Determining Whether an Expert Determination under GC21 Contracts is Final and Binding

Jun 1, 2021

The NSW Court of Appeal in Lahey Constructions Pty Ltd v The State of New South Wales [2021] NSWCA 69 considered the construction of the expert determination clause contained in the NSW Government GC21 General Conditions of Contract (Ed 2) (the GC21).

The NSW Minister for Education (the State) contracted with Lahey to perform works to upgrade two public schools which incorporated the GC21. Pursuant to cl 71.8 of the GC21, expert determinations will be final and binding, subject to certain exceptions, including where the value of the determination exceeds $500,000, in which case the matter can be referred to litigation.

Importantly, cl 71.8.2 requires that the value of the expert determination is to be calculated without having regard to any amount that had been paid pursuant to the Building and Construction Industry Security of Payment Act 1999 (NSW) (the SoP Act).

The parties referred various variation disputes to expert determination. During the course of the expert determination process, Lahey separately served payment claims under the SoP Act on the State which, in part, concerned claims that were the subject of the expert determination process that was on foot. Following adjudication of the payment claims, but prior to the conclusion of the expert determination process, the State made payments to Lahey in relation to these SoP Act claims.

Following this, the expert’s determination found that Lahey was entitled to payment of $3.77 million under one contract, and $5.15 million under the other contract. The expert found that the State was entitled to either “set-off” or to the “repayment” of the amounts it had paid Lahey pursuant to the adjudications under the SoP Act that were subject to the expert determination. This resulted in Lahey being indebted to the State in the amount of $1.6 million and $2.2 million respectively.

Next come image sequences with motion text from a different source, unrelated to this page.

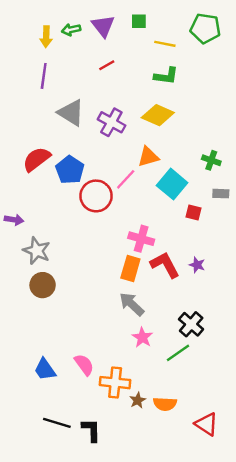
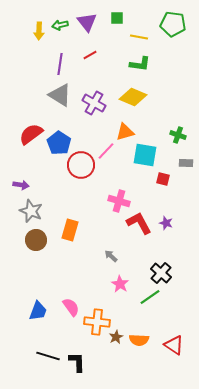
purple line: (44, 76) -> (60, 64), moved
cyan square: (172, 184) -> (145, 155), turned -30
purple arrow: (14, 220) -> (21, 185), moved
orange rectangle: (130, 268) -> (70, 230), moved
gray arrow: (132, 304) -> (111, 256), size x0.6
blue trapezoid: (45, 369) -> (38, 311), turned -125
red triangle: (207, 424) -> (174, 345), moved

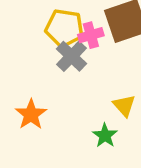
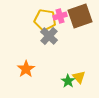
pink cross: (91, 35) -> (60, 16), moved
yellow triangle: (124, 106) -> (79, 77), moved

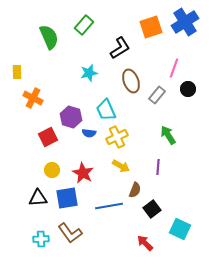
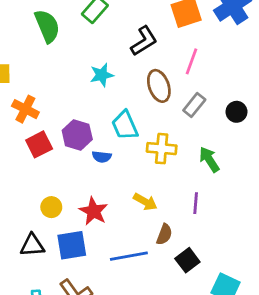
pink line: (174, 68) -> (192, 61), moved
black circle: (188, 89) -> (236, 112), moved
red square: (48, 137) -> (39, 144), moved
yellow cross: (117, 137) -> (162, 149), moved, turned 30

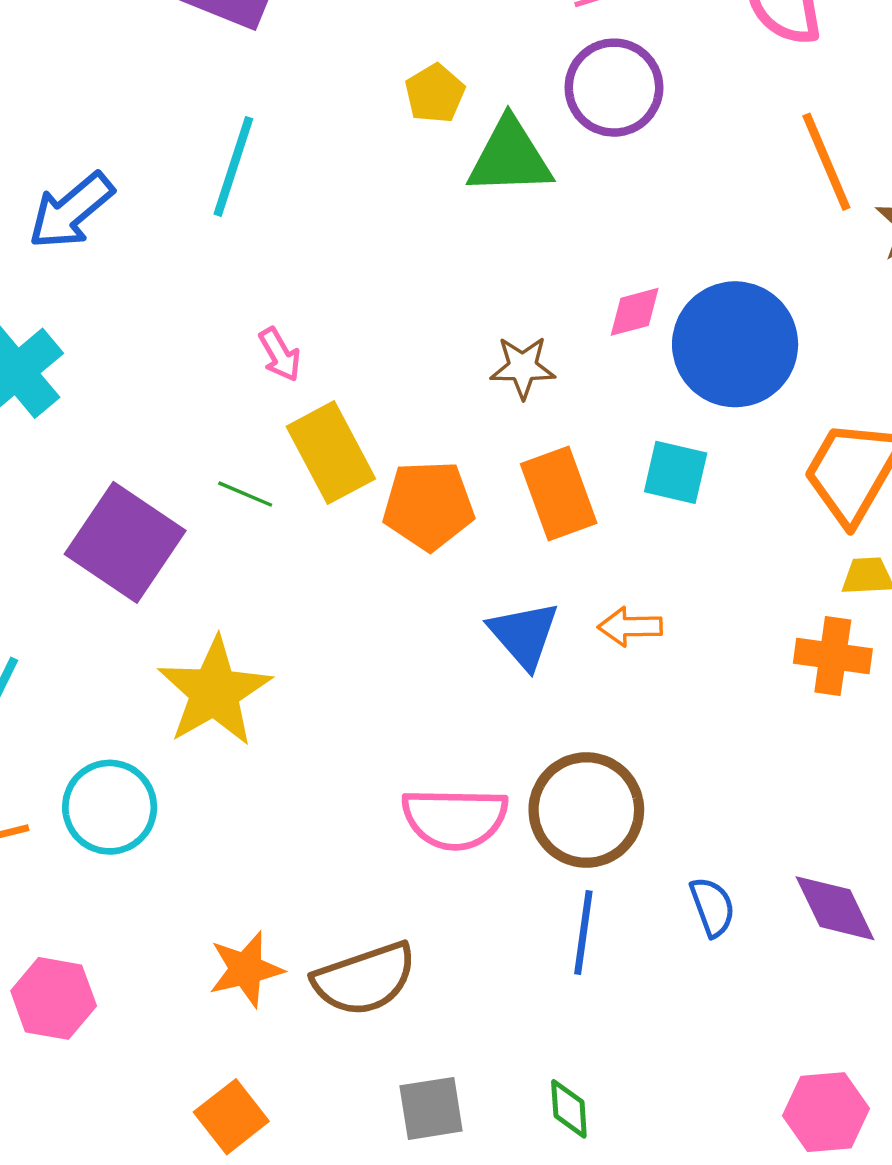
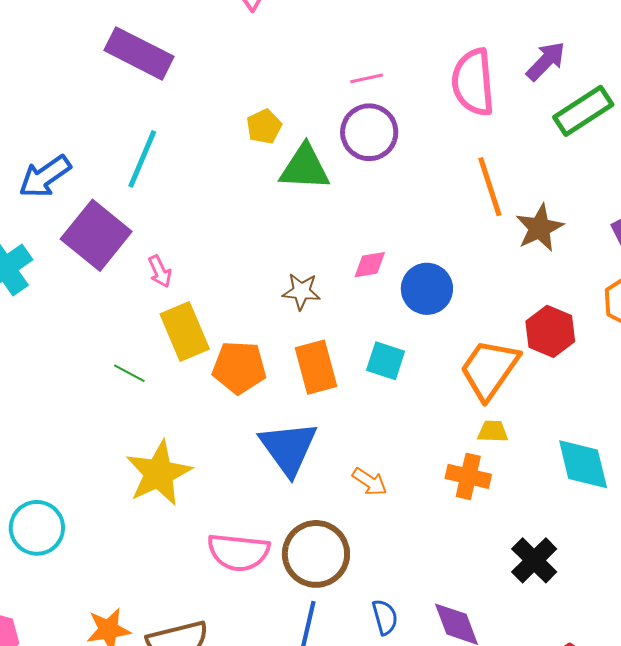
blue circle: (735, 344) -> (427, 289), size x0.7
green line: (245, 494) -> (129, 373), moved
purple square: (125, 542) -> (96, 235), moved
orange arrow: (630, 627) -> (370, 482), moved, turned -150
blue triangle: (524, 635) -> (288, 448), size x1.4
yellow star: (214, 692) -> (159, 473), moved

Lahey commenced proceedings in the New South Wales Supreme Court in relation to the issues that had been referred to expert determination. The State successfully sought an order for summary dismissal of the proceedings. The primary judge held that the expert determinations were final and binding because, once the amounts previously paid by the State to Lahey under the SoP Act were “set off” from the value of each determination, the value of each determination did not exceed the $500,000 threshold amount under cl 71.8.

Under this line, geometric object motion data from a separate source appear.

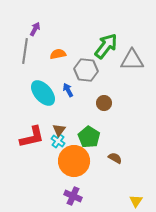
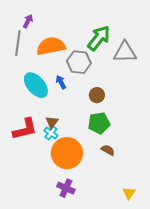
orange semicircle: (58, 54) -> (51, 46), size x1.8
green pentagon: (89, 137) -> (99, 123), moved, turned 30

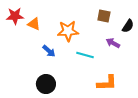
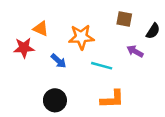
red star: (15, 16) -> (24, 48), moved
orange L-shape: (107, 83) -> (112, 99), moved

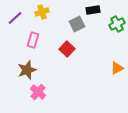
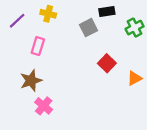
yellow cross: (42, 12) -> (48, 14), turned 32
red square: (67, 49) -> (107, 63), moved

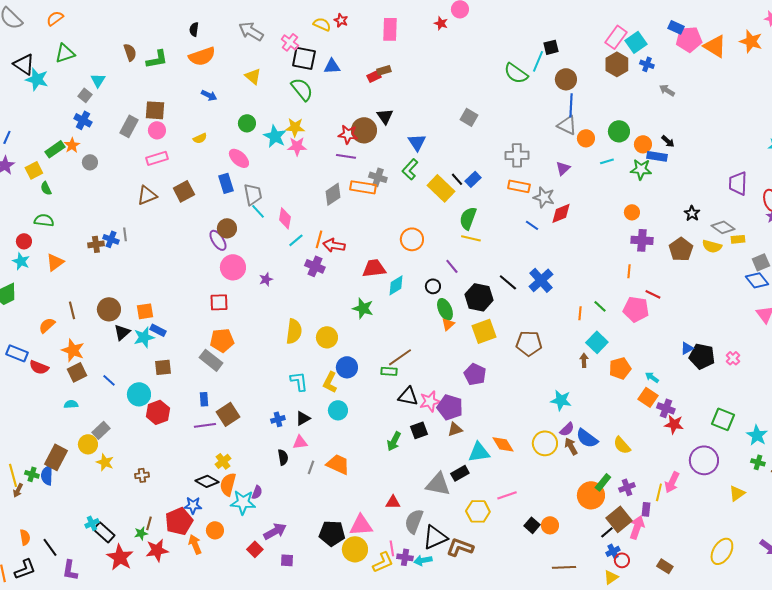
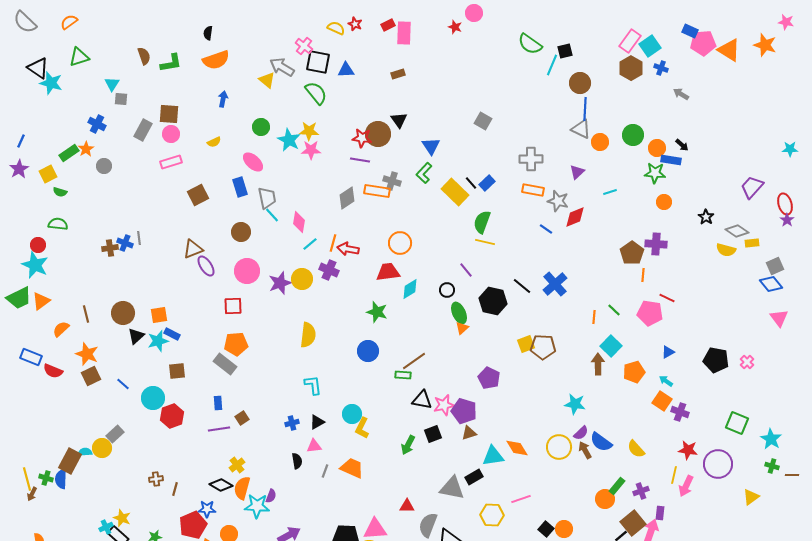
gray arrow: (251, 31) -> (282, 67), moved
green semicircle: (516, 73) -> (530, 44), moved
red rectangle: (374, 76) -> (388, 25), moved
gray square: (85, 95) -> (121, 99), moved, turned -32
blue arrow: (209, 95) -> (223, 99), turned -105
cyan line: (607, 161) -> (610, 192), moved
purple trapezoid: (738, 183) -> (752, 187), turned 40
green semicircle: (46, 188) -> (60, 192), turned -48
brown triangle: (147, 195) -> (193, 249), moved
orange circle: (632, 212) -> (664, 202), moved
orange circle: (412, 239) -> (400, 243), moved
purple ellipse: (218, 240) -> (206, 266), moved
brown pentagon: (681, 249) -> (632, 253), moved
cyan star: (21, 261) -> (35, 265), size x1.5
orange triangle: (55, 262) -> (41, 301), moved
purple star: (266, 279) -> (280, 283), size x1.6
yellow square: (484, 331) -> (526, 344), moved, size x0.7
yellow circle: (327, 337) -> (302, 279), moved
blue triangle: (687, 348) -> (668, 352), moved
brown arrow: (584, 360) -> (598, 364), size x1.5
blue circle: (347, 367) -> (368, 351), moved
yellow L-shape: (330, 382) -> (362, 428), moved
cyan semicircle: (71, 404) -> (85, 452), moved
brown square: (228, 414) -> (242, 418), size x0.6
red star: (674, 424) -> (688, 450), moved
yellow star: (105, 462) -> (122, 518), moved
yellow line: (659, 492) -> (674, 475), moved
orange circle: (591, 495) -> (605, 499), size x0.7
brown line: (149, 523) -> (175, 489), moved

Lahey sought leave of the New South Wales Court of Appeal to appeal the decision. In granting leave, Gleeson JA noted that the matter raised “a question of general importance concerning the construction of a standard form contract which is utilised widely in the building and construction industry, especially in public works.”

Having considered the issues, the Court of Appeal held that:

  •    on its proper construction, cl 71.8.2 requires that the value of expert determinations should be calculated by disregarding all payments made pursuant to the SoP Act; and
  •    as a result, the value of each of the relevant expert determinations exceeded the threshold amount in clause 71.8, such that Lahey was not precluded from litigating the disputes.

Relevantly, in making its finding, the Court agreed with Lahey’s submission that the primary judge’s construction of cl 71.8.2 would create a “perverse incentive” for builders not to resort to making progress claims under the SoP Act, for fear they might lose the possible right to litigate disputes of monetary significance.

The full decision can be found here.